About 57% of homeless are black males. Sean remembers thinking at the time, “There is a problem here, but I don’t know what the solution is.”
The general consensus seems to be about 500,000 families in Los Angeles County are one paycheck away from being evicted. The pandemic halted that, but now those restrictions have been lifted on the city level and the problem is back again.
It is further estimated that over 40% of women homeless are battered.
Sean prefers “unhoused” rather than “homeless” as a term.
If you are unhoused and suffering trauma, you are scared, you have a sense of fear and everyone looks down at you.
Sean and Mike’s organization has outreach teams that can engage and get them showers and housing and clothing.. The organization is called The West Los Angeles Housing www.wlah.org It is a non-profit classified under IRS regulations as a 501C(3) organization, so donations are considered charitable contributions.
They unveiled a placement program in August of last year and after three or four months of working and fund rising, they were able to contact 323 homeless individuals inside of the geo boundary. They found that about 60% of the homeless population was migratory.
Since August of last year, their organization was able to house 34 of the 323 engaged. Sean is happy with that ratio. Help those that want to be helped. There is a part of the population that doesn’t want to be helped.
There is a contract with the County for approximately $200,000 with several paid staff working as outreach specialists, one unpaid person who is an advocate, and one clinical psychologist. 93% of their funds raised go right back out into the community.
Sean closed with a poem dedicated to Stevenson - Splendid Torch by George Bernard Shaw.
“I want to be thoroughly used up when I die”. RIP Michael Stevenson.
PP Dwight opened the floor to questions, starting with PP Tom Barron.
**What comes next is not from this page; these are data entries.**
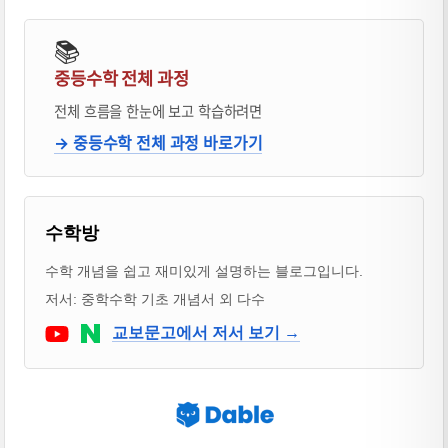
📚
중등수학 전체 과정
전체 흐름을 한눈에 보고 학습하려면
→ 중등수학 전체 과정 바로가기
블로거 & 출판 교재 소개
수학방
수학 개념을 쉽고 재미있게 설명하는 블로그입니다.
저서: 중학수학 기초 개념서 외 다수
Youtube
네이버 블로그
교보문고에서 저서 보기 →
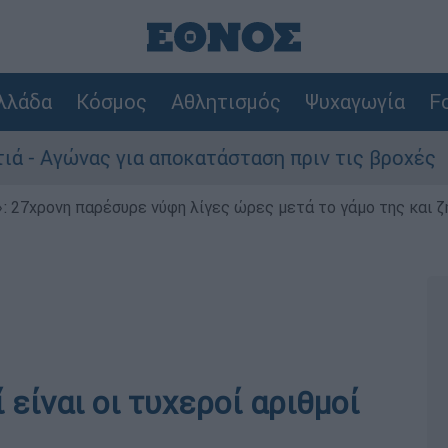
λλάδα
Κόσμος
Αθλητισμός
Ψυχαγωγία
Fo
γώνας για αποκατάσταση πριν τις βροχές
Σ
 27χρονη παρέσυρε νύφη λίγες ώρες μετά το γάμο της και ζη
είναι οι τυχεροί αριθμοί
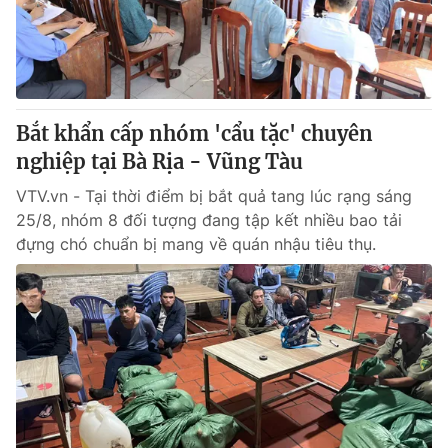
Giao lưu trực tuyến
Sản phẩm
Lịch phát sóng
Thị trường
Tư vấn
Bắt khẩn cấp nhóm 'cẩu tặc' chuyên
Chuyên mục khác
nghiệp tại Bà Rịa - Vũng Tàu
Emagazine
Podcast
VTV.vn - Tại thời điểm bị bắt quả tang lúc rạng sáng
25/8, nhóm 8 đối tượng đang tập kết nhiều bao tải
Photo
Infographic
đựng chó chuẩn bị mang về quán nhậu tiêu thụ.
Video
Shorts video
VTV Money
VTV Thể thao
VTV Sức khoẻ
Bất động sản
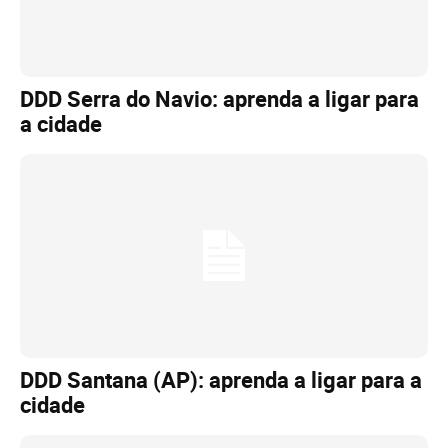
DDD Serra do Navio: aprenda a ligar para
a cidade
DDD Santana (AP): aprenda a ligar para a
cidade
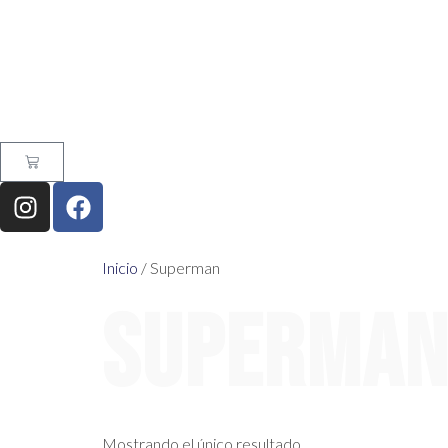
Inicio
/ Superman
Superma
Mostrando el único resultado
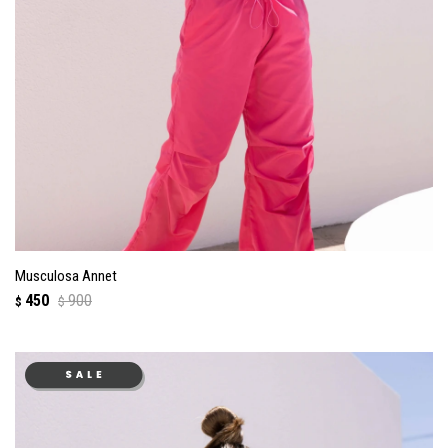
Musculosa Annet
450
900
$
$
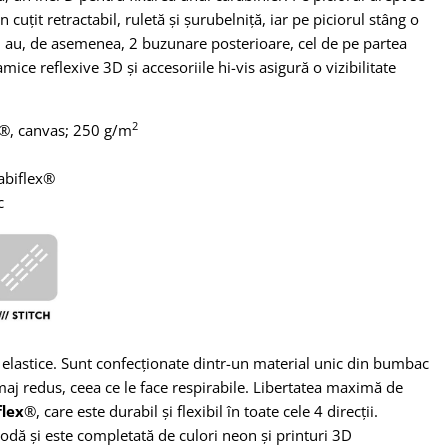
cuțit retractabil, ruletă și șurubelniță, iar pe piciorul stâng o
 au, de asemenea, 2 buzunare posterioare, cel de pe partea
ce reflexive 3D și accesoriile hi-vis asigură o vizibilitate
2
®, canvas; 250 g/m
abiflex®
c
e elastice. Sunt confecționate dintr-un material unic din bumbac
maj redus, ceea ce le face respirabile. Libertatea maximă de
flex
®, care este durabil și flexibil în toate cele 4 direcții.
modă și este completată de culori neon și printuri 3D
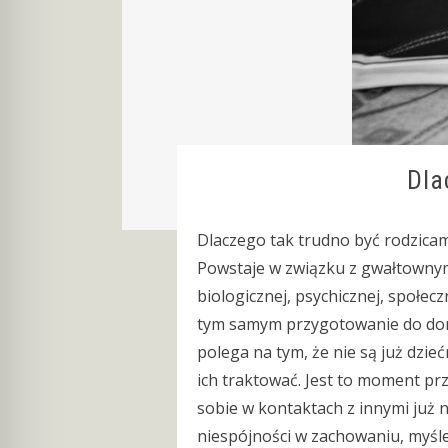
Dla
Dlaczego tak trudno być rodzicam
Powstaje w związku z gwałtownym
biologicznej, psychicznej, społec
tym samym przygotowanie do doros
polega na tym, że nie są już dzieć
ich traktować. Jest to moment pr
sobie w kontaktach z innymi już ni
niespójności w zachowaniu, myśl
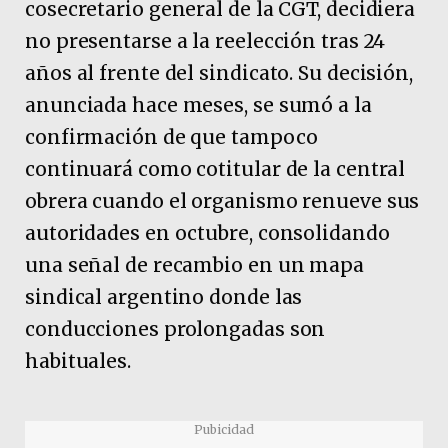
cosecretario general de la CGT, decidiera
no presentarse a la reelección tras 24
años al frente del sindicato. Su decisión,
anunciada hace meses, se sumó a la
confirmación de que tampoco
continuará como cotitular de la central
obrera cuando el organismo renueve sus
autoridades en octubre, consolidando
una señal de recambio en un mapa
sindical argentino donde las
conducciones prolongadas son
habituales.
Pubicidad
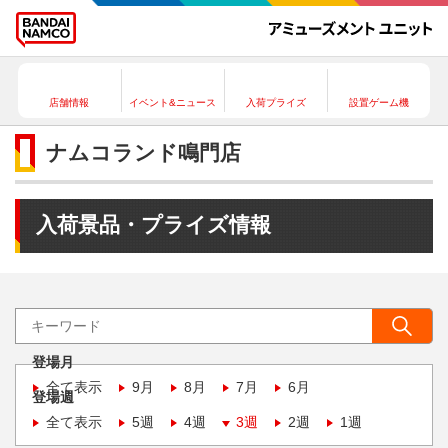
店舗情報
イベント&ニュース
入荷プライズ
設置ゲーム機
ナムコランド鳴門店
入荷景品・プライズ情報
登場月
全て表示
9月
8月
7月
6月
登場週
全て表示
5週
4週
3週
2週
1週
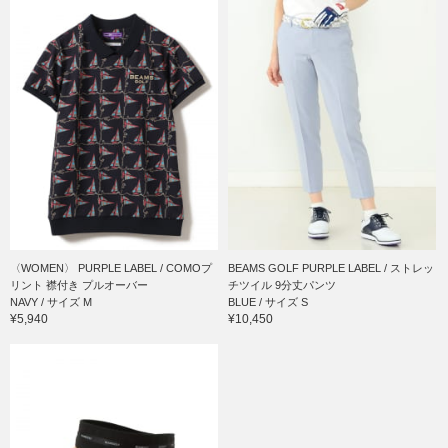
〈WOMEN〉 PURPLE LABEL / COMOプ
BEAMS GOLF PURPLE LABEL / ストレッ
リント 襟付き プルオーバー
チツイル 9分丈パンツ
NAVY / サイズ M
BLUE / サイズ S
¥5,940
¥10,450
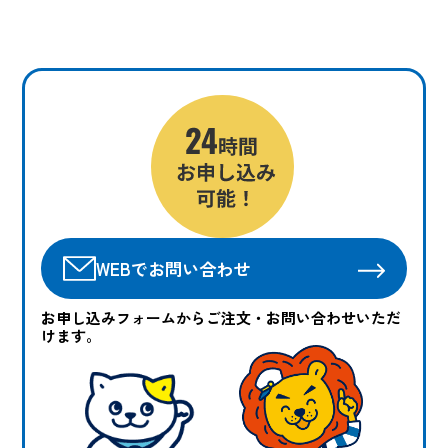
WEBでお問い合わせ
お申し込みフォームからご注文・お問い合わせいただ
けます。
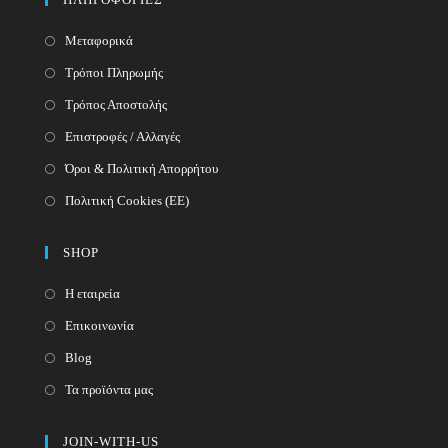
application
Μεταφορικά
Τρόποι Πληρωμής
Τρόπος Αποστολής
Επιστροφές / Αλλαγές
Όροι & Πολιτική Απορρήτου
Πολιτική Cookies (ΕΕ)
SHOP
Η εταιρεία
Επικοινωνία
Blog
Τα προϊόντα μας
JOIN-WITH-US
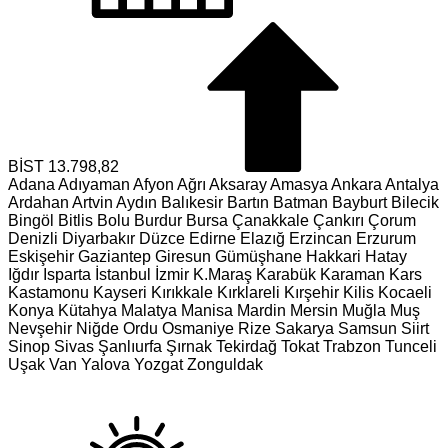
BİST
13.798,82
Adana
Adıyaman
Afyon
Ağrı
Aksaray
Amasya
Ankara
Antalya
Ardahan
Artvin
Aydın
Balıkesir
Bartın
Batman
Bayburt
Bilecik
Bingöl
Bitlis
Bolu
Burdur
Bursa
Çanakkale
Çankırı
Çorum
Denizli
Diyarbakır
Düzce
Edirne
Elazığ
Erzincan
Erzurum
Eskişehir
Gaziantep
Giresun
Gümüşhane
Hakkari
Hatay
Iğdır
Isparta
İstanbul
İzmir
K.Maraş
Karabük
Karaman
Kars
Kastamonu
Kayseri
Kırıkkale
Kırklareli
Kırşehir
Kilis
Kocaeli
Konya
Kütahya
Malatya
Manisa
Mardin
Mersin
Muğla
Muş
Nevşehir
Niğde
Ordu
Osmaniye
Rize
Sakarya
Samsun
Siirt
Sinop
Sivas
Şanlıurfa
Şırnak
Tekirdağ
Tokat
Trabzon
Tunceli
Uşak
Van
Yalova
Yozgat
Zonguldak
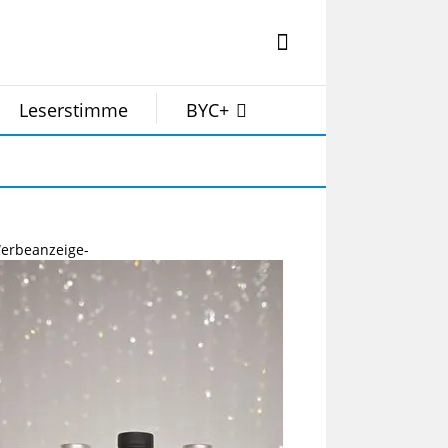
Leserstimme
BYC+
erbeanzeige-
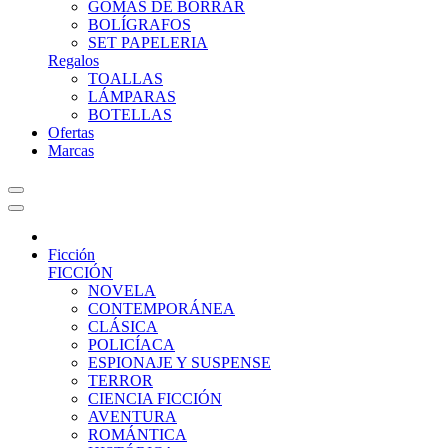
GOMAS DE BORRAR
BOLÍGRAFOS
SET PAPELERIA
Regalos
TOALLAS
LÁMPARAS
BOTELLAS
Ofertas
Marcas
Ficción
FICCIÓN
NOVELA
CONTEMPORÁNEA
CLÁSICA
POLICÍACA
ESPIONAJE Y SUSPENSE
TERROR
CIENCIA FICCIÓN
AVENTURA
ROMÁNTICA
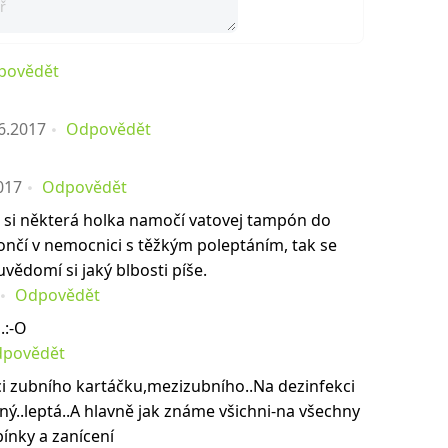
povědět
6.2017
Odpovědět
017
Odpovědět
ž si některá holka namočí vatovej tampón do
nčí v nemocnici s těžkým poleptáním, tak se
vědomí si jaký blbosti píše.
Odpovědět
.:-O
povědět
ci zubního kartáčku,mezizubního..Na dezinfekci
ný..leptá..A hlavně jak známe všichni-na všechny
pínky a zanícení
Sean responded by saying about 25% to 30% homeless suffer from mental illness and climbs to 55% when adding in addiction.
PP Tom Barron, PP Mike Newman and PP&PE Chris Gaynor asked questions.
Sean had nice things to say about Karen Bass and her commitment to the homelessness issue.
And with that, and a ring of the bell, the tie, the coat and the man himself, PP Dwight Heikkila, closed our Thursday meeting of the Westwood Village Rotary club.